Scanning the entries below, copy every line that contains the word "approche".

*** TASK MATERIAL

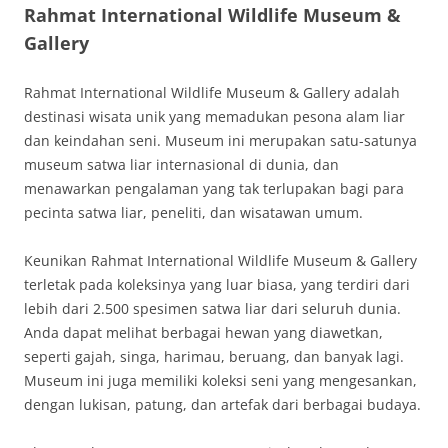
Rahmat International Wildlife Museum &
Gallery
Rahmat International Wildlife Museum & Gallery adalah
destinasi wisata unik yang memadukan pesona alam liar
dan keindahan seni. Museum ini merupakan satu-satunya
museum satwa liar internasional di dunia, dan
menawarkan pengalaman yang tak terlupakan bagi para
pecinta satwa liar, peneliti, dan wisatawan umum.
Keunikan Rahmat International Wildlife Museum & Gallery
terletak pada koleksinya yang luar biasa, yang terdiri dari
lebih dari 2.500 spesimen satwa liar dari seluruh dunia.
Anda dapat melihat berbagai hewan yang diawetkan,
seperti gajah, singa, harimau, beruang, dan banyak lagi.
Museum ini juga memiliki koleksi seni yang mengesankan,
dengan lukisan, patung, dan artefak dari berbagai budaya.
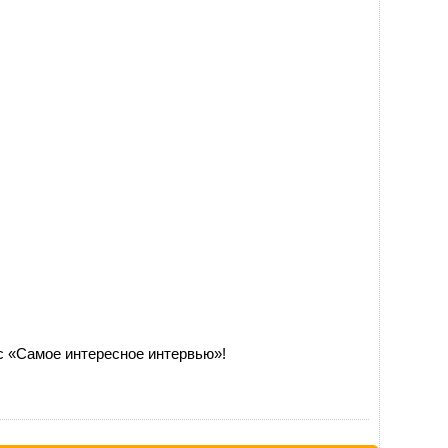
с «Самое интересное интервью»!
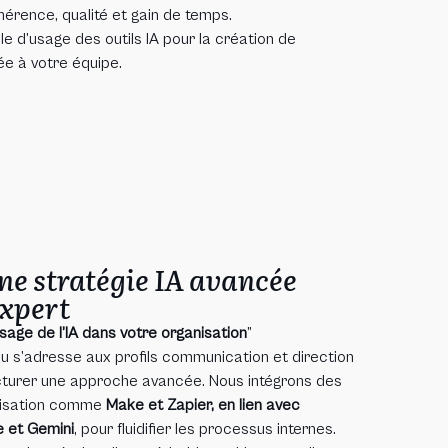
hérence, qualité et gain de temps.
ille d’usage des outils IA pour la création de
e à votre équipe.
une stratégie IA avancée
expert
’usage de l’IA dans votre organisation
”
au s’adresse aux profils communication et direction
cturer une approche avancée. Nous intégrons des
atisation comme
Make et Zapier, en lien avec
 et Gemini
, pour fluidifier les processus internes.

******
*** TASK MATERIAL

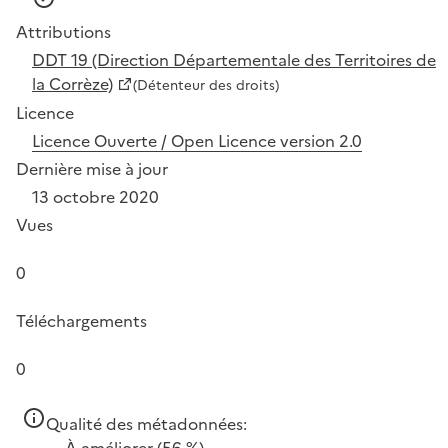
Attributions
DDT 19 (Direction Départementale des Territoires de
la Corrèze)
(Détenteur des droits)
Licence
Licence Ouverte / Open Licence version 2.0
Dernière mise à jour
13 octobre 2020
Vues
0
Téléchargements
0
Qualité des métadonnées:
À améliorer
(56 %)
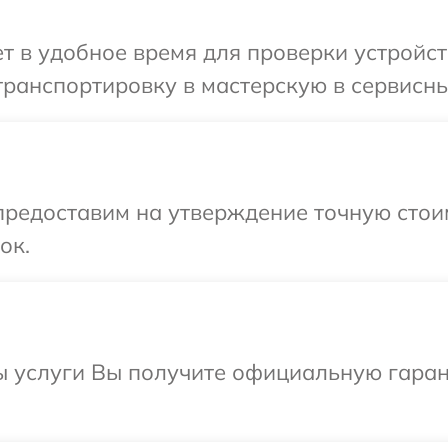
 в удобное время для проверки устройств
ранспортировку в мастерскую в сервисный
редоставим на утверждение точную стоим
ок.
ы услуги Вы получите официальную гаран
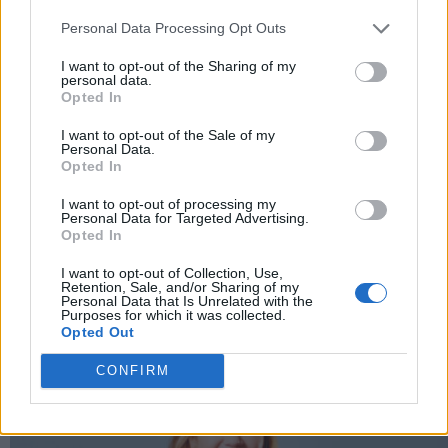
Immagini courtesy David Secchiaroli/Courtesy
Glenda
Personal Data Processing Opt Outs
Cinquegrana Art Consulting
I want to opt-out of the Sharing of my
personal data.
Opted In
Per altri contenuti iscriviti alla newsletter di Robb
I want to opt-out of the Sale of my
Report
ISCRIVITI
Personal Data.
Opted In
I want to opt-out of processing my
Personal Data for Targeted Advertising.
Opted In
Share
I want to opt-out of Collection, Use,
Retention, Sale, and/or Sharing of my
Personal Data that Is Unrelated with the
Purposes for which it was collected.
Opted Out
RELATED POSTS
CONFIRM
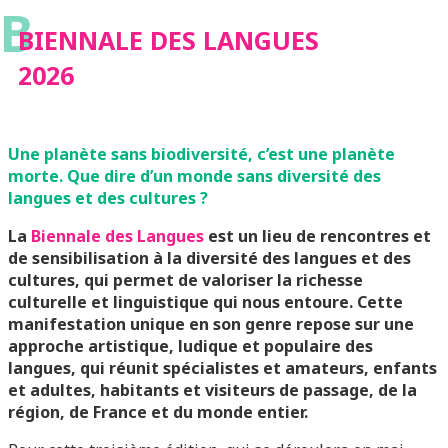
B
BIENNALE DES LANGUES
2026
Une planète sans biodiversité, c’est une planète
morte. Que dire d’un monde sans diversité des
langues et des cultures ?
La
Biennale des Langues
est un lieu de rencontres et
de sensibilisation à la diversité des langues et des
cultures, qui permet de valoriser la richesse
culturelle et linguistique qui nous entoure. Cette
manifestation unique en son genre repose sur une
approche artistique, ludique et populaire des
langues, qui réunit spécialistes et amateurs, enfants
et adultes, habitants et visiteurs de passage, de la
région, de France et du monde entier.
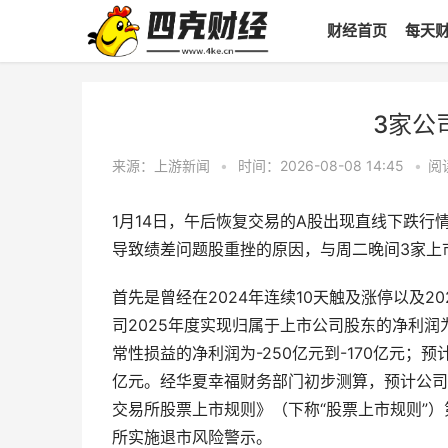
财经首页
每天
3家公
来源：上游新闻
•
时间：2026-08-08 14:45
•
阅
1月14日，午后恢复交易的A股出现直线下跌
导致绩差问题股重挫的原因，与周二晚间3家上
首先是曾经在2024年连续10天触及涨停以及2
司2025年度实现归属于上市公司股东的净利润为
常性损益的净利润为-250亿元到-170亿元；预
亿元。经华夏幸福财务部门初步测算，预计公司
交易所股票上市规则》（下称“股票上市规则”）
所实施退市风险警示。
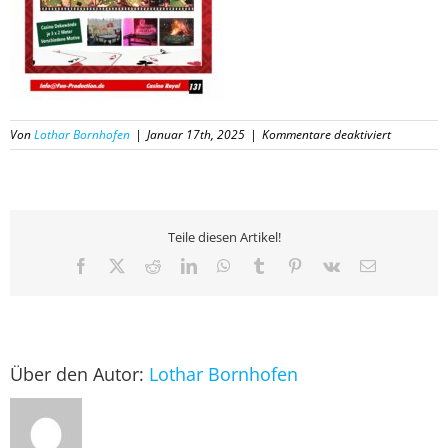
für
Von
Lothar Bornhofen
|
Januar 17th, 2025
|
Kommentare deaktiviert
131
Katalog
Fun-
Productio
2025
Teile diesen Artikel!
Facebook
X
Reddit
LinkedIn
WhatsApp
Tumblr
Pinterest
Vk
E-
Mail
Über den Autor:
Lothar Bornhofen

******

SOLUTION -
cturer une approche avancée. Nous intégrons des
approche artistique, ludique et populaire des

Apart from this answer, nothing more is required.